The website: www.iit.it/rbcs
Keynote 2: Shuuji Kajita
When: 10:00-10:50 on Friday 17th
Title: The long and winding history of biped robot research
In this talk, I will express my personal view of the history of biped robot research. As one of the important origin of this field, I will explain the work of a British scientist, David C. Witt. In the early 1970s, he studied powered lower-limb prostheses and made a pioneering formulation of inverted pendulum dynamics. Of course, the Zero-Moment Point (ZMP) of Vukobratović and Stepanenko is another important foundation of biped robots. However, except the group of Kato and Takanishi who realized the first ZMP based biped control, most of the researchers did not use ZMP but preferred inverted pendulum based approach in the 1980s and the early 90s. It has changed when HONDA revealed their humanoid robots using ZMP and its importance was widely recognized. A lot of valuable papers were published after that. Interestingly, most of the progress was achieved by the mixture of ZMP and inverted pendulum dynamics.
At the end of my talk, I will emphasize unsolved problems remaining in this field. For example, yet we are frequently asked from ordinary people, “Why do the robots walk with bending their knees?” I will try to answer this question by introducing a new concept Spatially Quantized Dynamics.
Shuuji Kajita received M.E. (1985) and Dr.E. (1996) degrees in control engineering from Tokyo Institute of Technology, Japan. In 1985, he joined the Mechanical Engineering Laboratory, Ministry of International Trade and Industry. Meanwhile he was a Visiting Researcher at California Institute of Technology, 1996-1997. Currently he is a chief senior researcher at the National Institute of Advanced Industrial Science and Technology (AIST), Tsukuba, Japan, which was organized in April 2001.

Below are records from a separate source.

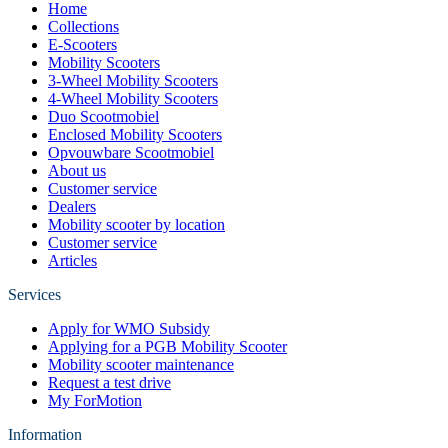
Home
Collections
E-Scooters
Mobility Scooters
3-Wheel Mobility Scooters
4-Wheel Mobility Scooters
Duo Scootmobiel
Enclosed Mobility Scooters
Opvouwbare Scootmobiel
About us
Customer service
Dealers
Mobility scooter by location
Customer service
Articles
Services
Apply for WMO Subsidy
Applying for a PGB Mobility Scooter
Mobility scooter maintenance
Request a test drive
My ForMotion
Information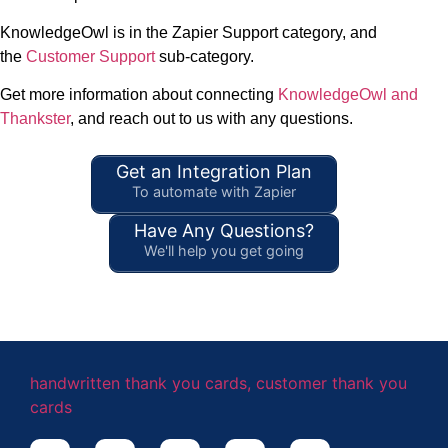
KnowledgeOwl is in the Zapier Support category, and
the
Customer Support
sub-category.
Get more information about connecting
KnowledgeOwl and
Thankster
, and reach out to us with any questions.
Get an Integration Plan
To automate with Zapier
Have Any Questions?
We'll help you get going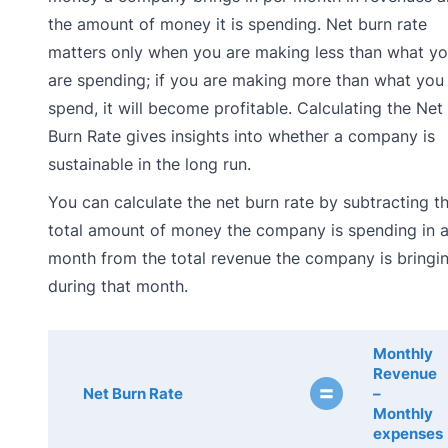
the amount of money it is spending. Net burn rate
matters only when you are making less than what y
are spending; if you are making more than what you
spend, it will become profitable. Calculating the Net
Burn Rate gives insights into whether a company is
sustainable in the long run.
You can calculate the net burn rate by subtracting t
total amount of money the company is spending in 
month from the total revenue the company is bringin
during that month.
Monthly
Revenue
=
Net Burn Rate
–
Monthly
expenses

His research interests include robotics and control theory. He is a member of Society of Instrument and Control Engineers, Robotics Society of Japan, IEEE (Robotics and Automation Society), and the Japan Society of Mechanical Engineers. His recent book is Introduction to Humanoid Robotics, coauthored with Dr. Kensuke Harada, Dr. Kazuhito Yokoi, and Dr. Hirohisa Hirukawa published from Springer in 2014.